I will be having a look around kakadu national park and going to Crocosaurus Cove at some point.

What else to do?

Cheers Daniel


----------



## sarah_m (Feb 29, 2012)

I love Fogg Dam, some great walks to do around there and is only 45 mins from Darwin. If you want to spend a couple of days there I highly recommend staying at Eden at Fogg Dam B&B. It is virtually opposite the dam and at night time there were so many frogs just around the house! It also makes night time herping at the dam easy.
Also loved Litchfield NP, IMO even better than Kakadu, less touristy and is closer to Darwin too.
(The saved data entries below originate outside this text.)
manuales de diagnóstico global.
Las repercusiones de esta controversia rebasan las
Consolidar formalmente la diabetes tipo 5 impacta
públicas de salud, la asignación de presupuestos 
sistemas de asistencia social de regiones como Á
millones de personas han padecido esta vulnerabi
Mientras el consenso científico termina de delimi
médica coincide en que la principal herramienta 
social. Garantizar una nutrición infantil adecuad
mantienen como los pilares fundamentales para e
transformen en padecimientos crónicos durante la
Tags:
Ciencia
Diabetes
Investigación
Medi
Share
Lots of walks, beautiful waterfalls and swimming holes.
Jumping crocs at Adelaide river was also worth doing.

Territory Wildlife Park is also pretty good too, but I found it abit much to walk around in the heat (such a sook!). The exibits are grouped in sections and there is a little train that takes you from one to another but waiting for them can take longer than walking the 500m or so to the next exibit. We didn't think much of Crocadylus Park, hardly any reptiles other than crocs and for the same price Crocasaurus Cove is better and has a fantastic reptile display.
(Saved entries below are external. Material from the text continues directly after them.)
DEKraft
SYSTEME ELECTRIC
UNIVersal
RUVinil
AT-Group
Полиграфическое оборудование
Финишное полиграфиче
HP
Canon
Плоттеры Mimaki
Mindil Beach market is pretty cool, even if you don't like markets there are lots of different food stalls and is worth checking out even if just to watch the sunset over the beach.

If you are planning to travel around abit then Katherine Gorge is worth checking out aswell. I didn't think Katherine Gorge was anything special until we went there and I loved it, being in the gorge and hearing only natural sounds in such a beautiful place was one of the highlights of our first trip to the Top End.
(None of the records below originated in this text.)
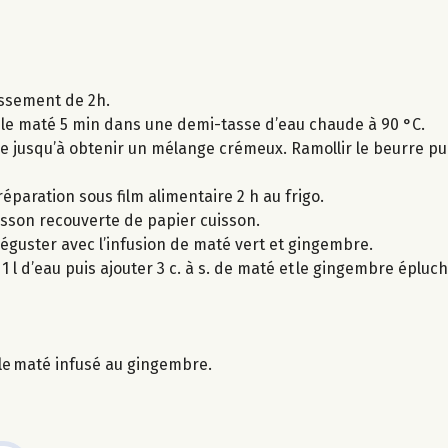
issement de 2h.
r le maté 5 min dans une demi-tasse d’eau chaude à 90 °C.
re jusqu’à obtenir un mélange crémeux. Ramollir le beurre pui
préparation sous film alimentaire 2 h au frigo.
isson recouverte de papier cuisson.
déguster avec l’infusion de maté vert et gingembre.
r 1 l d’eau puis ajouter 3 c. à s. de maté et le gingembre éplu
r le maté infusé au gingembre.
Mataranka springs is meant to be good too, though we haven't been there yet.

Hope to see lots of pics when you get back.


----------



## waruikazi (Feb 29, 2012)

I have a feeling that this wet season is going to continue for alot longer than normal so you could find most things will still be too wet to visit and alot of Kakad closed. But if you're luck all the swimming holes and waterfalls in Lichfeild national park might be open, they are good fun to visit.

But May is a pretty good time of year (not the best) for some Barra fishing. Try and get on a charter out on the Daily River and you should have a blast. Beautiful country out that way too.


----------



## Jande (Feb 29, 2012)

I've been a bit slack in the 2.5yrs we've been up here and now I have about 6mths to cram stuff in before we post back to Brissie in November so this thread will be good for me too.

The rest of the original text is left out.